### Supplied records

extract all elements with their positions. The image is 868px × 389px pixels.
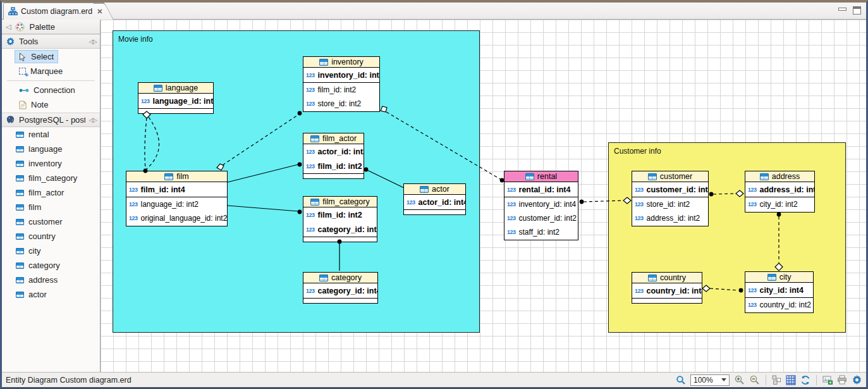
- column-original_language_id[interactable]: 123original_language_id: int2: [126, 211, 227, 225]
- entity-header[interactable]: actor: [404, 184, 465, 195]
- entity-header[interactable]: language: [138, 83, 213, 94]
- sidebar-item-film_category[interactable]: film_category: [2, 171, 100, 185]
- entity-header[interactable]: film_actor: [303, 133, 364, 144]
- sidebar-item-label: customer: [28, 217, 62, 226]
- erd-canvas[interactable]: Movie info Customer info: [101, 20, 866, 372]
- numeric-type-icon: 123: [748, 287, 757, 293]
- column-inventory_id[interactable]: 123inventory_id: int4: [303, 68, 379, 82]
- entity-film_category[interactable]: film_category 123film_id: int2 123catego…: [303, 196, 377, 242]
- column-film_id[interactable]: 123film_id: int4: [126, 182, 227, 197]
- column-label: country_id: int2: [760, 300, 811, 309]
- column-staff_id[interactable]: 123staff_id: int2: [504, 225, 578, 239]
- status-label: Entity Diagram Custom diagram.erd: [6, 376, 676, 385]
- entity-customer[interactable]: customer 123customer_id: int4 123store_i…: [632, 171, 709, 226]
- table-icon: [310, 135, 319, 142]
- entity-header[interactable]: country: [632, 273, 702, 283]
- entity-category[interactable]: category 123category_id: int4: [303, 272, 378, 304]
- sidebar-item-film_actor[interactable]: film_actor: [2, 185, 100, 200]
- collapse-palette-icon[interactable]: ◁: [6, 23, 11, 31]
- tools-label: Tools: [19, 37, 85, 46]
- column-inventory_id[interactable]: 123inventory_id: int4: [504, 197, 578, 211]
- column-country_id[interactable]: 123country_id: int2: [745, 298, 813, 312]
- column-store_id[interactable]: 123store_id: int2: [303, 97, 379, 111]
- entity-rental[interactable]: rental 123rental_id: int4 123inventory_i…: [504, 171, 578, 240]
- column-address_id[interactable]: 123address_id: int2: [632, 211, 708, 225]
- column-customer_id[interactable]: 123customer_id: int2: [504, 211, 578, 225]
- tool-note[interactable]: Note: [15, 98, 52, 111]
- sidebar-item-country[interactable]: country: [2, 229, 100, 244]
- pin-icon[interactable]: ◁▷: [89, 38, 96, 45]
- search-icon[interactable]: [676, 375, 686, 385]
- save-as-image-icon[interactable]: [822, 376, 833, 385]
- database-section-header[interactable]: PostgreSQL - post... ◁▷: [2, 113, 100, 127]
- status-bar: Entity Diagram Custom diagram.erd 100%: [2, 372, 866, 387]
- tab-custom-diagram[interactable]: Custom diagram.erd ✕: [3, 3, 104, 20]
- entity-language[interactable]: language 123language_id: int4: [138, 82, 214, 114]
- entity-header[interactable]: city: [745, 272, 813, 283]
- column-city_id[interactable]: 123city_id: int4: [745, 283, 813, 297]
- entity-film[interactable]: film 123film_id: int4 123language_id: in…: [126, 171, 228, 226]
- entity-country[interactable]: country 123country_id: int4: [632, 272, 702, 304]
- minimize-icon[interactable]: [838, 8, 847, 11]
- diagram-layout-icon[interactable]: [772, 375, 781, 385]
- sidebar-item-actor[interactable]: actor: [2, 287, 100, 302]
- entity-header[interactable]: film: [126, 171, 227, 182]
- column-film_id[interactable]: 123film_id: int2: [303, 83, 379, 97]
- column-address_id[interactable]: 123address_id: int4: [745, 182, 814, 197]
- pin-icon[interactable]: ◁▷: [89, 116, 96, 123]
- grid-toggle-icon[interactable]: [786, 375, 796, 385]
- sidebar-item-rental[interactable]: rental: [2, 127, 100, 142]
- entity-actor[interactable]: actor 123actor_id: int4: [403, 183, 466, 215]
- column-label: category_id: int2: [318, 225, 377, 234]
- column-label: address_id: int4: [760, 185, 814, 194]
- zoom-in-icon[interactable]: [734, 374, 745, 385]
- entity-inventory[interactable]: inventory 123inventory_id: int4 123film_…: [303, 56, 380, 112]
- entity-header[interactable]: film_category: [303, 197, 377, 207]
- refresh-icon[interactable]: [800, 375, 810, 385]
- column-store_id[interactable]: 123store_id: int2: [632, 197, 708, 211]
- column-rental_id[interactable]: 123rental_id: int4: [504, 182, 578, 197]
- column-category_id[interactable]: 123category_id: int2: [303, 222, 377, 237]
- zoom-out-icon[interactable]: [749, 374, 760, 385]
- column-customer_id[interactable]: 123customer_id: int4: [632, 182, 708, 197]
- entity-header[interactable]: inventory: [303, 57, 379, 68]
- print-icon[interactable]: [837, 375, 847, 385]
- entity-header[interactable]: address: [745, 171, 814, 182]
- table-icon: [154, 85, 162, 92]
- sidebar-item-city[interactable]: city: [2, 244, 100, 258]
- sidebar-item-film[interactable]: film: [2, 200, 100, 214]
- column-label: film_id: int2: [318, 211, 362, 219]
- column-language_id[interactable]: 123language_id: int4: [138, 94, 213, 108]
- column-city_id[interactable]: 123city_id: int2: [745, 197, 814, 211]
- table-icon: [310, 199, 319, 206]
- entity-header[interactable]: rental: [504, 171, 578, 182]
- tool-select[interactable]: Select: [15, 50, 58, 63]
- column-country_id[interactable]: 123country_id: int4: [632, 283, 702, 298]
- column-film_id[interactable]: 123film_id: int2: [303, 207, 377, 222]
- entity-city[interactable]: city 123city_id: int4 123country_id: int…: [745, 271, 814, 313]
- column-film_id[interactable]: 123film_id: int2: [303, 159, 364, 173]
- entity-film_actor[interactable]: film_actor 123actor_id: int2 123film_id:…: [303, 133, 364, 179]
- gear-icon: [6, 37, 15, 46]
- sidebar-item-inventory[interactable]: inventory: [2, 156, 100, 171]
- zoom-level-select[interactable]: 100%: [690, 374, 730, 386]
- maximize-icon[interactable]: [853, 6, 861, 15]
- numeric-type-icon: 123: [635, 187, 644, 193]
- tools-section-header[interactable]: Tools ◁▷: [2, 34, 100, 49]
- sidebar-item-address[interactable]: address: [2, 273, 100, 287]
- column-actor_id[interactable]: 123actor_id: int2: [303, 144, 364, 159]
- tab-close-icon[interactable]: ✕: [97, 8, 102, 16]
- sidebar-item-label: city: [28, 246, 41, 256]
- tool-connection[interactable]: Connection: [15, 83, 80, 97]
- settings-gear-icon[interactable]: [852, 374, 862, 385]
- column-category_id[interactable]: 123category_id: int4: [303, 283, 377, 298]
- column-language_id[interactable]: 123language_id: int2: [126, 197, 227, 211]
- entity-header[interactable]: category: [303, 273, 377, 283]
- sidebar-item-category[interactable]: category: [2, 258, 100, 273]
- sidebar-item-customer[interactable]: customer: [2, 214, 100, 229]
- entity-address[interactable]: address 123address_id: int4 123city_id: …: [745, 171, 815, 213]
- sidebar-item-language[interactable]: language: [2, 142, 100, 156]
- tool-marquee[interactable]: Marquee: [15, 65, 67, 78]
- entity-header[interactable]: customer: [632, 171, 708, 182]
- column-actor_id[interactable]: 123actor_id: int4: [404, 195, 465, 209]
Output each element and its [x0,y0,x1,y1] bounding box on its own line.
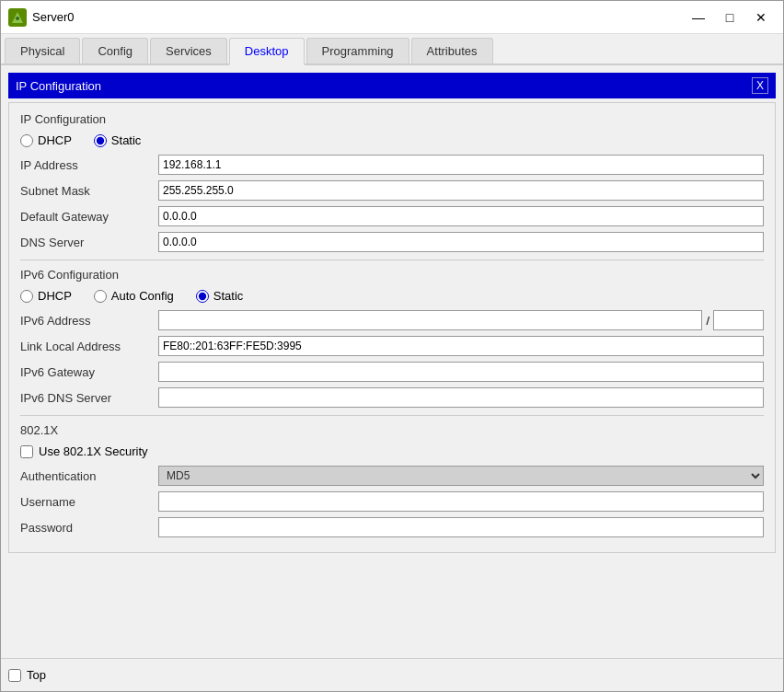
tab-bar: Physical Config Services Desktop Program… [1,34,783,65]
tab-programming[interactable]: Programming [306,38,409,63]
ipv6-dhcp-label: DHCP [38,289,72,303]
dot1x-section: 802.1X Use 802.1X Security Authenticatio… [20,423,764,537]
ipv6-autoconfig-radio-item[interactable]: Auto Config [94,289,174,303]
link-local-input[interactable] [158,336,764,356]
password-input[interactable] [158,517,764,537]
subnet-mask-label: Subnet Mask [20,184,158,198]
default-gateway-input[interactable] [158,206,764,226]
use-dot1x-label: Use 802.1X Security [39,444,148,458]
ip-config-header: IP Configuration X [8,73,776,98]
bottom-bar: Top [1,658,783,691]
ipv6-address-row: IPv6 Address / [20,310,764,330]
ipv6-address-label: IPv6 Address [20,314,158,328]
app-icon [8,8,27,27]
ipv6-gateway-row: IPv6 Gateway [20,362,764,382]
top-checkbox-row: Top [8,668,46,682]
tab-attributes[interactable]: Attributes [411,38,493,63]
dns-server-label: DNS Server [20,236,158,249]
link-local-row: Link Local Address [20,336,764,356]
ip-config-panel: IP Configuration DHCP Static IP Address [8,102,776,553]
ipv6-gateway-label: IPv6 Gateway [20,365,158,379]
static-radio-item[interactable]: Static [94,133,142,147]
ipv6-mode-radio-group: DHCP Auto Config Static [20,289,764,303]
ipv6-gateway-input[interactable] [158,362,764,382]
ipv6-dns-row: IPv6 DNS Server [20,387,764,408]
subnet-mask-input[interactable] [158,180,764,201]
ipv6-dns-input[interactable] [158,387,764,408]
ipv6-slash: / [706,314,709,328]
password-row: Password [20,517,764,537]
ip-address-row: IP Address [20,155,764,175]
username-label: Username [20,495,158,509]
minimize-button[interactable]: — [684,6,713,29]
ipv6-dns-label: IPv6 DNS Server [20,391,158,405]
ipv6-autoconfig-label: Auto Config [111,289,174,303]
static-label: Static [111,133,142,147]
subnet-mask-row: Subnet Mask [20,180,764,201]
link-local-label: Link Local Address [20,340,158,353]
dhcp-radio-item[interactable]: DHCP [20,133,72,147]
divider-2 [20,415,764,416]
ipv6-dhcp-radio[interactable] [20,290,33,303]
username-row: Username [20,491,764,512]
ip-address-input[interactable] [158,155,764,175]
dns-server-row: DNS Server [20,232,764,252]
ipv6-autoconfig-radio[interactable] [94,290,107,303]
tab-desktop[interactable]: Desktop [229,38,305,65]
ipv6-dhcp-radio-item[interactable]: DHCP [20,289,72,303]
use-dot1x-checkbox[interactable] [20,445,33,458]
password-label: Password [20,521,158,535]
top-checkbox[interactable] [8,669,21,682]
ipv6-static-radio[interactable] [196,290,209,303]
main-window: Server0 — □ ✕ Physical Config Services D… [0,0,784,692]
ip-config-sub-title: IP Configuration [20,112,764,126]
title-bar: Server0 — □ ✕ [1,1,783,34]
username-input[interactable] [158,491,764,512]
svg-point-1 [16,17,19,20]
default-gateway-row: Default Gateway [20,206,764,226]
auth-label: Authentication [20,469,158,483]
ip-address-label: IP Address [20,158,158,172]
main-content: IP Configuration X IP Configuration DHCP… [1,65,783,658]
ipv6-address-input[interactable] [158,310,702,330]
ip-config-close-button[interactable]: X [752,77,768,94]
ipv6-static-label: Static [213,289,244,303]
dot1x-title: 802.1X [20,423,764,437]
ip-mode-radio-group: DHCP Static [20,133,764,147]
ipv6-config-sub-title: IPv6 Configuration [20,268,764,282]
dhcp-radio[interactable] [20,134,33,147]
ipv6-static-radio-item[interactable]: Static [196,289,244,303]
tab-config[interactable]: Config [82,38,148,63]
static-radio[interactable] [94,134,107,147]
default-gateway-label: Default Gateway [20,210,158,224]
divider-1 [20,260,764,260]
auth-select[interactable]: MD5 PEAP EAP-TLS [158,466,764,486]
dns-server-input[interactable] [158,232,764,252]
tab-physical[interactable]: Physical [5,38,80,63]
maximize-button[interactable]: □ [715,6,744,29]
dhcp-label: DHCP [38,133,72,147]
use-dot1x-row: Use 802.1X Security [20,444,764,458]
close-button[interactable]: ✕ [746,6,776,29]
top-label: Top [27,668,46,682]
window-controls: — □ ✕ [684,6,776,29]
window-title: Server0 [32,10,684,24]
tab-services[interactable]: Services [150,38,227,63]
ipv6-prefix-input[interactable] [713,310,764,330]
ip-config-title: IP Configuration [16,79,101,93]
auth-row: Authentication MD5 PEAP EAP-TLS [20,466,764,486]
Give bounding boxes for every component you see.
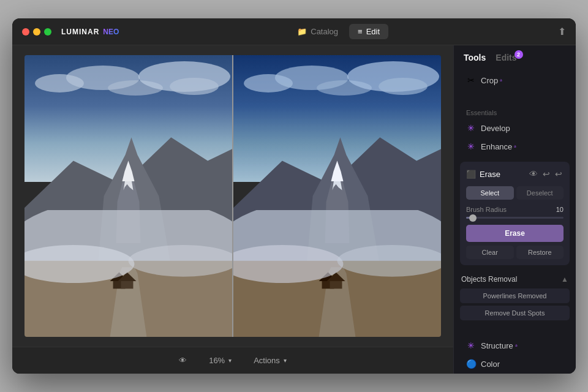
essentials-heading: Essentials [461, 104, 568, 119]
canvas-toolbar: 👁 16% ▾ Actions ▾ [12, 347, 453, 374]
structure-label: Structure [481, 341, 518, 350]
dust-spots-item[interactable]: Remove Dust Spots [460, 306, 570, 320]
color-icon: 🔵 [466, 359, 476, 369]
crop-section: ✂ Crop [454, 67, 576, 93]
erase-eye-btn[interactable]: 👁 [528, 168, 539, 180]
edit-label: Edit [366, 27, 380, 36]
restore-button[interactable]: Restore [516, 246, 564, 259]
lower-tools-section: ✳ Structure 🔵 Color ⬛ Black & White ⬛ De… [454, 333, 576, 374]
eye-button[interactable]: 👁 [174, 353, 192, 368]
color-item[interactable]: 🔵 Color [461, 355, 568, 373]
enhance-item[interactable]: ✳ Enhance [461, 137, 568, 156]
deselect-button[interactable]: Deselect [516, 186, 564, 200]
structure-icon: ✳ [466, 341, 476, 350]
after-panel [233, 55, 441, 337]
app-name: LUMINAR [61, 28, 99, 36]
clear-restore-row: Clear Restore [466, 246, 564, 259]
minimize-button[interactable] [33, 28, 40, 36]
before-panel [24, 55, 232, 337]
clear-button[interactable]: Clear [466, 246, 514, 259]
powerlines-item[interactable]: Powerlines Removed [460, 288, 570, 303]
app-neo: NEO [103, 28, 119, 36]
erase-reset-btn[interactable]: ↩ [541, 168, 551, 180]
share-icon[interactable]: ⬆ [558, 26, 566, 37]
eye-icon: 👁 [179, 356, 187, 365]
brush-radius-value: 10 [556, 206, 564, 213]
objects-arrow-icon: ▲ [561, 275, 568, 284]
erase-undo-btn[interactable]: ↩ [554, 168, 564, 180]
tab-tools[interactable]: Tools [464, 53, 486, 62]
edit-nav-button[interactable]: ≡ Edit [349, 24, 388, 39]
actions-chevron: ▾ [284, 357, 287, 364]
bw-item[interactable]: ⬛ Black & White [461, 373, 568, 374]
titlebar: LUMINAR NEO 📁 Catalog ≡ Edit ⬆ [12, 18, 576, 45]
app-logo: LUMINAR NEO [61, 28, 119, 36]
brush-slider[interactable] [466, 217, 564, 219]
select-row: Select Deselect [466, 186, 564, 200]
essentials-section: Essentials ✳ Develop ✳ Enhance [454, 100, 576, 159]
erase-action-button[interactable]: Erase [466, 225, 564, 242]
crop-item[interactable]: ✂ Crop [461, 71, 568, 89]
structure-item[interactable]: ✳ Structure [461, 336, 568, 355]
erase-controls: 👁 ↩ ↩ [528, 168, 564, 180]
objects-section: Objects Removal ▲ Powerlines Removed Rem… [460, 270, 570, 323]
actions-button[interactable]: Actions ▾ [249, 353, 292, 368]
canvas-viewport [12, 45, 453, 347]
titlebar-right: ⬆ [558, 26, 566, 37]
main-content: 👁 16% ▾ Actions ▾ Tools Edits [12, 45, 576, 374]
traffic-lights [22, 28, 51, 36]
tab-edits[interactable]: Edits 2 [496, 53, 516, 62]
objects-header[interactable]: Objects Removal ▲ [460, 270, 570, 288]
zoom-chevron: ▾ [228, 357, 232, 364]
after-photo [233, 55, 441, 337]
erase-panel: ⬛ Erase 👁 ↩ ↩ Select Deselect Br [460, 162, 570, 265]
svg-rect-10 [121, 280, 134, 288]
svg-rect-24 [330, 280, 342, 288]
actions-label: Actions [254, 356, 280, 365]
enhance-label: Enhance [481, 142, 516, 151]
before-photo [24, 55, 232, 337]
zoom-button[interactable]: 16% ▾ [204, 353, 236, 368]
erase-icon: ⬛ [466, 170, 476, 179]
zoom-level: 16% [209, 356, 225, 365]
edit-icon: ≡ [358, 27, 363, 36]
edits-badge: 2 [514, 50, 523, 59]
objects-title: Objects Removal [461, 275, 517, 284]
enhance-icon: ✳ [466, 141, 476, 151]
titlebar-nav: 📁 Catalog ≡ Edit [288, 24, 388, 39]
crop-label: Crop [481, 76, 502, 85]
develop-item[interactable]: ✳ Develop [461, 119, 568, 137]
catalog-nav-button[interactable]: 📁 Catalog [288, 24, 347, 39]
close-button[interactable] [22, 28, 29, 36]
catalog-label: Catalog [311, 27, 338, 36]
erase-header: ⬛ Erase 👁 ↩ ↩ [466, 168, 564, 180]
maximize-button[interactable] [44, 28, 51, 36]
brush-row: Brush Radius 10 [466, 206, 564, 213]
app-window: LUMINAR NEO 📁 Catalog ≡ Edit ⬆ [12, 18, 576, 374]
select-button[interactable]: Select [466, 186, 514, 200]
panel-tabs: Tools Edits 2 [454, 45, 576, 67]
develop-label: Develop [481, 124, 510, 133]
canvas-area: 👁 16% ▾ Actions ▾ [12, 45, 453, 374]
brush-radius-label: Brush Radius [466, 206, 507, 213]
split-view [24, 55, 441, 337]
catalog-icon: 📁 [297, 27, 307, 36]
slider-thumb [469, 214, 477, 222]
right-panel: Tools Edits 2 ✂ Crop Essentials ✳ [453, 45, 576, 374]
crop-icon: ✂ [466, 75, 476, 85]
develop-icon: ✳ [466, 123, 476, 133]
erase-title: ⬛ Erase [466, 170, 500, 179]
color-label: Color [481, 360, 500, 369]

### How to complete this task
Look through the entries above. Copy out every line holding the word "minimize".

### Reply
- minimize-icon[interactable]: [838, 8, 847, 11]
minimize-button[interactable]: — [684,6,713,29]
minimize-button[interactable] [33, 28, 40, 36]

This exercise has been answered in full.